2.   Aux fins du paragraphe 1, les autorités de résolution déterminent une période transitoire appropriée, aussi courte que possible. Elles communiquent aussi à l'établissement une MREL planifiée pour chaque période de 12 mois de la période transitoire. À l'issue de la période transitoire, la MREL finale est égale au montant déterminé conformément à l'article 7.

3.   Rien ne s'oppose à ce que les autorités de résolution révisent ultérieurement la période transitoire ou les éventuelles MREL planifiées.

Article 9

Entrée en vigueur

Le présent règlement entre en vigueur le vingtième jour suivant celui de sa publication au Journal officiel de l'Union européenne.

Le présent règlement est obligatoire dans tous ses éléments et directement applicable dans tout État membre.

Fait à Bruxelles, le 23 mai 2016.

Par la Commission

Le président

Jean-Claude JUNCKER


(1)  JO L 173 du 12.6.2014, p. 190.

(2)  Directive 2013/36/UE du Parlement européen et du Conseil du 26 juin 2013 concernant l'accès à l'activité des établissements de crédit et la surveillance prudentielle des établissements de crédit et des entreprises d'investissement, modifiant la directive 2002/87/CE et abrogeant les directives 2006/48/CE et 2006/49/CE (JO L 176 du 27.6.2013, p. 338).

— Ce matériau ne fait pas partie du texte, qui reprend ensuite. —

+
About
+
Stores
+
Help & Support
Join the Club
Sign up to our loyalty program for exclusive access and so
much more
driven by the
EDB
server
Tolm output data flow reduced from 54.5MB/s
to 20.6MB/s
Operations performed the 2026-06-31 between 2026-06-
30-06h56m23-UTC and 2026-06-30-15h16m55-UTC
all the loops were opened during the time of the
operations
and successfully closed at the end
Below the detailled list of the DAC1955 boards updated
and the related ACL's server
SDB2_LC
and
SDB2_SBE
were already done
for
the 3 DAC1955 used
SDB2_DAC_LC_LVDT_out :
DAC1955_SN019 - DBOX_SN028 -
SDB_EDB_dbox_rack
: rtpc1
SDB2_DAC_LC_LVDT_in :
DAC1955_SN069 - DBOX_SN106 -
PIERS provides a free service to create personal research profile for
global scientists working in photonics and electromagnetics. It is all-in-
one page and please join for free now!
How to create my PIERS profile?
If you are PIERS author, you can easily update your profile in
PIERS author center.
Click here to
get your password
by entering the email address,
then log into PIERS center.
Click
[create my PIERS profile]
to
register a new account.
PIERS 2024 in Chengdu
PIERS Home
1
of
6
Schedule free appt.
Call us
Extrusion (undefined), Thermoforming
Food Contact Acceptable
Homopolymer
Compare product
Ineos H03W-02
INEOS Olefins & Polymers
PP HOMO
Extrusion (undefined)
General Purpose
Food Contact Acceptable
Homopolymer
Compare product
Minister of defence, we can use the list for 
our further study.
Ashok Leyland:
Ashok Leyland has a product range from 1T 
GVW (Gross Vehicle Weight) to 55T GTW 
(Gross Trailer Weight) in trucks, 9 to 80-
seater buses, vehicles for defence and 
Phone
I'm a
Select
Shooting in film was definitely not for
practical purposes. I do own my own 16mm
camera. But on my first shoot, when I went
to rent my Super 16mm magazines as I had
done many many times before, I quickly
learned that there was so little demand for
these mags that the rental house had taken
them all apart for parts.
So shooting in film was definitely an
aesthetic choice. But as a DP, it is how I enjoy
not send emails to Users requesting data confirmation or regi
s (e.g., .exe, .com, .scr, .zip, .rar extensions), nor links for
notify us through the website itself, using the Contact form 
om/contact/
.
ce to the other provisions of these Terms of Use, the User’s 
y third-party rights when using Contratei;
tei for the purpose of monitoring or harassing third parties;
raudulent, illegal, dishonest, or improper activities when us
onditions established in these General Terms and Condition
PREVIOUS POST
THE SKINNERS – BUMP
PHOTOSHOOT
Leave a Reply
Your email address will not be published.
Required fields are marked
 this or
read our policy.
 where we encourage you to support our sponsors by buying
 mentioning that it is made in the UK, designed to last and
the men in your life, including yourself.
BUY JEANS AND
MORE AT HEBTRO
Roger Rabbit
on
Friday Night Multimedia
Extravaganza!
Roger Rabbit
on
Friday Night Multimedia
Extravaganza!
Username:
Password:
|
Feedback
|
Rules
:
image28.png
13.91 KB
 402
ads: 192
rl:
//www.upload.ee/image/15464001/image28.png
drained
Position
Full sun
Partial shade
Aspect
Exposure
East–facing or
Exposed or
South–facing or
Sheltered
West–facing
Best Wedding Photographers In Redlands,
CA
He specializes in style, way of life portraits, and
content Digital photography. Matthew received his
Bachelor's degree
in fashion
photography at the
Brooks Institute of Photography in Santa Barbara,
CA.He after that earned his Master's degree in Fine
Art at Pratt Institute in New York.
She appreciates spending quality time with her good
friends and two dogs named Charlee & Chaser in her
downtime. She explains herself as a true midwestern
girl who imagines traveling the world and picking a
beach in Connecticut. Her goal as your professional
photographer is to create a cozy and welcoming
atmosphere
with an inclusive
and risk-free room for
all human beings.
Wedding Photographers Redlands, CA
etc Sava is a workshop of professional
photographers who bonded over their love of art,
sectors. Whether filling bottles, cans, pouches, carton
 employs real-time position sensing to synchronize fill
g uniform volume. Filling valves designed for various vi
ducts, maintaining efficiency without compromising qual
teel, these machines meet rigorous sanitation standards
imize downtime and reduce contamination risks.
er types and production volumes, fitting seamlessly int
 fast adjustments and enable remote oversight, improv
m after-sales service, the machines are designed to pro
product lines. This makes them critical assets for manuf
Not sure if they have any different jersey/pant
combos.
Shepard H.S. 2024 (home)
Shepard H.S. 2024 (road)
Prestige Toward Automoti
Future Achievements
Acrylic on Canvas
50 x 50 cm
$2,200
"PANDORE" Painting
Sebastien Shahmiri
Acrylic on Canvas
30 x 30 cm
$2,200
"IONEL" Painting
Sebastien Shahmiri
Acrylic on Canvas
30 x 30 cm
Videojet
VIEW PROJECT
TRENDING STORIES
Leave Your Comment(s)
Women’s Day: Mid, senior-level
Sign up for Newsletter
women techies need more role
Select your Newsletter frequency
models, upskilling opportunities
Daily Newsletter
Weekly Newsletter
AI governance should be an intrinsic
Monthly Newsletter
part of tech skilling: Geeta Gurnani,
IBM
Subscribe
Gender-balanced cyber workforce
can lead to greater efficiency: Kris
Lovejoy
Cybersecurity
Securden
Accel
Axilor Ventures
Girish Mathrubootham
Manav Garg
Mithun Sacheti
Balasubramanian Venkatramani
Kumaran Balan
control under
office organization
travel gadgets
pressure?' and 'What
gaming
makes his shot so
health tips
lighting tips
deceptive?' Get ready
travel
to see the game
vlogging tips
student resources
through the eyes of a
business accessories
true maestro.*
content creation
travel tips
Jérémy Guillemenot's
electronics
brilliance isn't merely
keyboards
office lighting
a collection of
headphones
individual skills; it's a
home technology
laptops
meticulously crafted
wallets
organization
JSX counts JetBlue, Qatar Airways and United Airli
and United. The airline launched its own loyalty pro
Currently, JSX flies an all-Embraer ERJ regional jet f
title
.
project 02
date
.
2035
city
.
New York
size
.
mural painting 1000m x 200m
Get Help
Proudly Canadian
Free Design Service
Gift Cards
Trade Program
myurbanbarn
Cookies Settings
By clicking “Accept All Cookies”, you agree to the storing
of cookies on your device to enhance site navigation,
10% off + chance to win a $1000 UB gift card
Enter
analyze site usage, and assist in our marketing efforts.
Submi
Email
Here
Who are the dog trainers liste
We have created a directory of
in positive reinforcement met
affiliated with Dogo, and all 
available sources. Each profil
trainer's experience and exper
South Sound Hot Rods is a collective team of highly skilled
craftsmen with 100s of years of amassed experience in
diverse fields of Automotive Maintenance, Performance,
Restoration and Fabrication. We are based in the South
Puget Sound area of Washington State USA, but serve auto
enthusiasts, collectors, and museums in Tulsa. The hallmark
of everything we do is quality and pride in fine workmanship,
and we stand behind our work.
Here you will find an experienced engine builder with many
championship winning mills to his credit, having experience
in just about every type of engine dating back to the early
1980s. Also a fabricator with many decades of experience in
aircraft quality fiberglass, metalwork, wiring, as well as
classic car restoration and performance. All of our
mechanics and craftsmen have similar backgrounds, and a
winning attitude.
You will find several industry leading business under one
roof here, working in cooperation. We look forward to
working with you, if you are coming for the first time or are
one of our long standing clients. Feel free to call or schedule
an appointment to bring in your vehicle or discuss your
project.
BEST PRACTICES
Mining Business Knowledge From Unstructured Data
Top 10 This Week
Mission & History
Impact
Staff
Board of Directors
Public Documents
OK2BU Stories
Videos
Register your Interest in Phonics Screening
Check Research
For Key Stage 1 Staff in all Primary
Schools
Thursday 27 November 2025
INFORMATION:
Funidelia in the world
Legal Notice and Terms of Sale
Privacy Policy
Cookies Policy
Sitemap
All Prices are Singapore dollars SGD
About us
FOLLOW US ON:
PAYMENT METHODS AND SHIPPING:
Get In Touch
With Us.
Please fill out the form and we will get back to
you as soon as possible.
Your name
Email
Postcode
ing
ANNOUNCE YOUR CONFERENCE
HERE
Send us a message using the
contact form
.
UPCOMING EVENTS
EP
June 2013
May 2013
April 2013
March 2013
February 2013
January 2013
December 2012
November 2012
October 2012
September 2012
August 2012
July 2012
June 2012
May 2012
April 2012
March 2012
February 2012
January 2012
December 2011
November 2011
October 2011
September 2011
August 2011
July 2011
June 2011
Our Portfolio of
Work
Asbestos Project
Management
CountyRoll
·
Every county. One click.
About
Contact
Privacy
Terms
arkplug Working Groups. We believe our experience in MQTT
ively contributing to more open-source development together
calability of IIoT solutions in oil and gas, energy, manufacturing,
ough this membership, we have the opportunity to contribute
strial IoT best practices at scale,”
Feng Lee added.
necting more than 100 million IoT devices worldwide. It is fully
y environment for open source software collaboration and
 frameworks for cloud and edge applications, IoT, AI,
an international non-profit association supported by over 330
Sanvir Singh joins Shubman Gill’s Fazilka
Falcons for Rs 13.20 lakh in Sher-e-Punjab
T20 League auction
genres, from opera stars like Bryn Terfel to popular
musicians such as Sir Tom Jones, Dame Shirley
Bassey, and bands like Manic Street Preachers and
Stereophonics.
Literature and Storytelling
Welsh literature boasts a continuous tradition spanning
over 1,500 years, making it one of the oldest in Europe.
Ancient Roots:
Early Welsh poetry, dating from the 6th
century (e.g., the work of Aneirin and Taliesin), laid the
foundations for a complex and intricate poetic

(3)  Règlement (UE) no 1093/2010 du Parlement européen et du Conseil du 24 novembre 2010 instituant une Autorité européenne de surveillance (Autorité bancaire européenne), modifiant la décision no 716/2009/CE et abrogeant la décision 2009/78/CE de la Commission (JO L 331 du 15.12.2010, p. 12).

(4)  Règlement (UE) no 575/2013 du Parlement européen et du Conseil du 26 juin 2013 concernant les exigences prudentielles applicables aux établissements de crédit et aux entreprises d'investissement et modifiant le règlement (UE) no 648/2012 (JO L 176 du 27.6.2013, p. 1).

(5)  Règlement (UE) no 648/2012 du Parlement européen et du Conseil du 4 juillet 2012 sur les produits dérivés de gré à gré, les contreparties centrales et les référentiels centraux (JO L 201 du 27.7.2012, p. 1).

(6)  Règlement (UE) no 909/2014 du Parlement européen et du Conseil du 23 juillet 2014 concernant l'amélioration du règlement de titres dans l'Union européenne et les dépositaires centraux de titres, et modifiant les directives 98/26/CE et 2014/65/UE ainsi que le règlement (UE) no 236/2012 (JO L 257 du 28.8.2014, p. 1).